Most people (at least the ones I know) head off some where for Spring Break. This can be as simple as a trip to the parents or going to Disney World. This Spring Break, while the family was busy dealing with colds (myself included), I tested the Solidoodle we are currently using for our new STEAM art curriculum. As I posted previously, I have been melting up a storm (Alice Keeler). As many of you know, 3D printers are an up and coming technology in schools from elementary all the way to college level. About a few weeks before our Donors Choose closed for our STEAM Art room, I was working on a partnership with our local tech club to secure the use of a 3D printer until the end of the school year. This worked out perfectly as they had not used their three Solidoodle Pro 2s since unboxing them earlier last year.
After a few test and trials and spectacular FAILS, I got the hang of using the 3d Printer. So, what are the pros and cons with using this in the classroom?
- They are very simple to use. Even though I had previous experience using Perler Beads and Makerbot 2s, using the Solidoodle was relatively simple. It was an easy plug in, heat the tray, add in some glue stick or hairspray to make sure the prints stick to the tray while printing and depending on the file, I had some awesome creations. It was just checking in on the prints from time to time to make sure nothing was happening.
- For learning, a 3D printer goes with any school with a one to one program from iPads to chromebooks. The Solidoodle or other related 3D printers are pretty universal. Students can create their prints on any device and easily transfer them to the printer. Depending on the size and shape, you should see the looks on students and teachers’ faces when they see their creation in their hands. This is a great way to scaffold or build using either coding or design. It uses all the letters of STEAM, especially art.
- They are pretty inexpensive, you can buy a simple Flashforge for less than $600 and a top brand like Ultimaker or Makerbot for less than $1,500 and that is with filament. Many think that the filament is going to run out fast if there are multiple prints. That is not true, I built multiple and large prints in a few hours and the filament was barely used more than one complete rotation of the spool. While I don’t recommend creating large prints all the time (more on that later). You aren’t going to run out of filament like you are going to with a toner cartridge from making too many color or black and white prints.
- There is an entire network out there! From Maker Club to Thingiverse, there tons of websites for students to get started using templates to get started before students and teachers can move on to programs like Tinkercad or 123D Design. The sky is the limit for innovation and creation.

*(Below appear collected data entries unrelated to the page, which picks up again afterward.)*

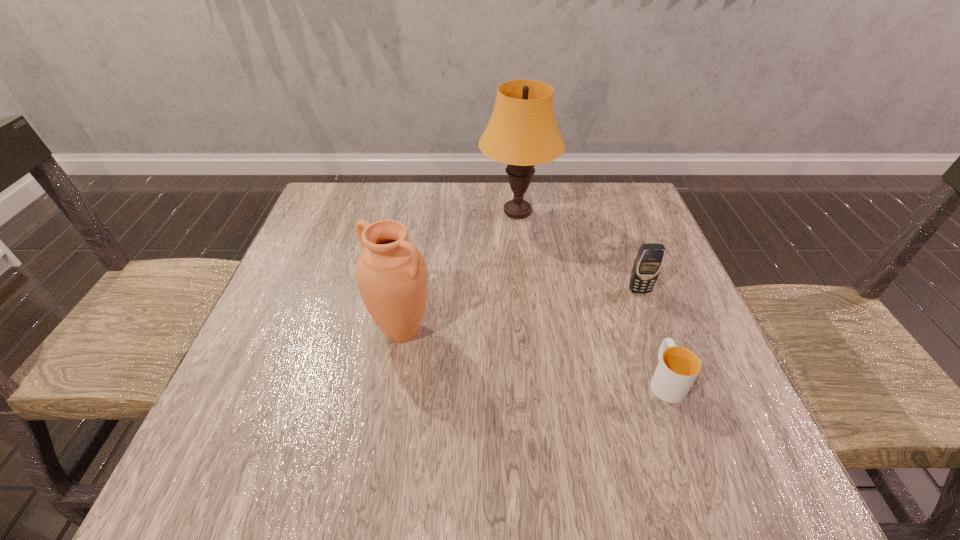 Locate an element on the screen. Image resolution: width=960 pixels, height=540 pixels. lampshade is located at coordinates (522, 132).

Locate an element on the screen. The width and height of the screenshot is (960, 540). the farthest object is located at coordinates (522, 132).

Identify the location of the third shortest object. The width and height of the screenshot is (960, 540). click(x=391, y=273).

Where is `the third farthest object`? the third farthest object is located at coordinates (391, 273).

The height and width of the screenshot is (540, 960). I want to click on cellular telephone, so click(649, 260).

Where is `the second farthest object`? The image size is (960, 540). the second farthest object is located at coordinates (649, 260).

The image size is (960, 540). Identify the location of the nearest object. (678, 367).

This screenshot has width=960, height=540. Find the location of `the shortest object`. the shortest object is located at coordinates (678, 367).

Locate an element on the screen. The width and height of the screenshot is (960, 540). vacant position located on the front of the tallest object is located at coordinates (525, 287).

At what (x,y) coordinates should I click in order to perform the action: click on vacant space located on the front of the urn. Please return your answer as a coordinate pair (x, y). The image size is (960, 540). Looking at the image, I should click on (391, 403). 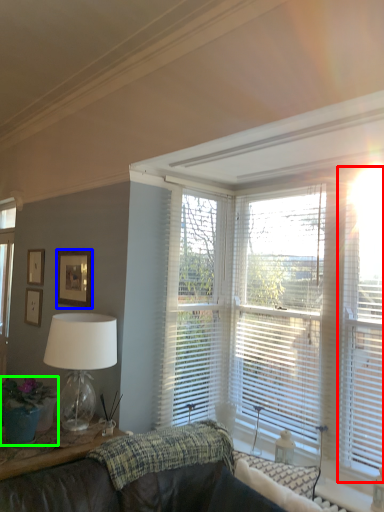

- Time: The biggest con I have found with using a Solidoodle or 3D printer is time. The average time for a student created 3D print can from from 2-3 hours. So, if you have a class size of 25. Just do the math and you can see how many prints can be done in a normal school day or even class. I also found with the Solidoodle 2 Pro, is keeping an eye on it just to make sure the prints are getting built correctly and aren’t have any tangles or over heating. Which brings up my next con.
- When you get a tangle, they can really mess up prints. The Solidoodle 4 (current model) have solved a lot of tangle problems since the 2 by feeding it better. However, I have witnessed first hand filament getting caught or stuck and then breaking off and messing up prints. I have found giving a little extra slack to the spools 95% of the time keeps this from happening, but it can still happen for the strangest reasons (like a ladybug deciding to look at the extruder). While the Solidoodle has corrected a lot of these feed problems in the current models. Keep an eye out for it even if you are using a Polar or Ultramaker, because it will happen.
- Tray attachment. Doesn’t matter if you use a simple glue stick or hairspray, sometimes the heated tray will not stick correctly to prints on the first try, even if the filament is coming out of the extruder no problem. If you do run into an attachment problem. Kill your job, double check to make sure the tray is sticky or hot enough and then start the job again. You will know right away if its not attaching and I see this as the number 2 problem with 3D printers, but they don’t happen often.
- Not enough play. I was fortunate enough to play with the 3D printer over break, but a lot of classrooms don’t do this outside the teacher. I highly recommend having students do at least 3 keychain or token prints before they start working on more complex and larger designs. Sometimes classrooms do a regular lesson or assignment and its time to move on to the next printing experience. Students either get bored since there is no experimenting or they have to move on before they really get a chance to cut loose with the prints. While you can build and scaffold with a 3D printer due to time, don’t limit students to just follow the text book, let them play.I’ll have more in the days ahead, but if you are thinking of getting a 3D printer or just getting started, these are tips to look at.